Research has a solve-hard / verify-easy asymmetry: finding a better artifact can take enormous compute and ingenuity, but confirming it scored higher on a held-out test takes one cheap, reproducible run. Pricing the outcome (the certified score) instead of the effort (hours, GPUs, headcount) makes that asymmetry the whole mechanism.

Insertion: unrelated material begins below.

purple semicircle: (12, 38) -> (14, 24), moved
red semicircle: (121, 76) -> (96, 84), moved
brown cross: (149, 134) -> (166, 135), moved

This dissolves two problems at once. Verification collapses to "run the Scorer" — no need to audit how a Researcher worked. Privacy mostly evaporates because Researchers see scores, not data: the Proposer's held-out set, private oracle, or sealed eval never leaves the Referee, yet still produces a number everyone can trust.

The four-knob model

Every competition is defined by four orthogonal knobs. Any combination is valid.

Knob	Options	Meaning
Structure	`Competitive`	Separate submissions, ranked on a leaderboard; pay the top-k.
	`Collaborative`	Pooled compute on one shared artifact; pay by contribution share.
Cadence	`OneShot`	A deadline and a terminal payout; settle once.
	`Continuous`	King-of-the-hill; the leaderboard keeps moving and reward flows for marginal improvement over the current best (streaming / per-epoch).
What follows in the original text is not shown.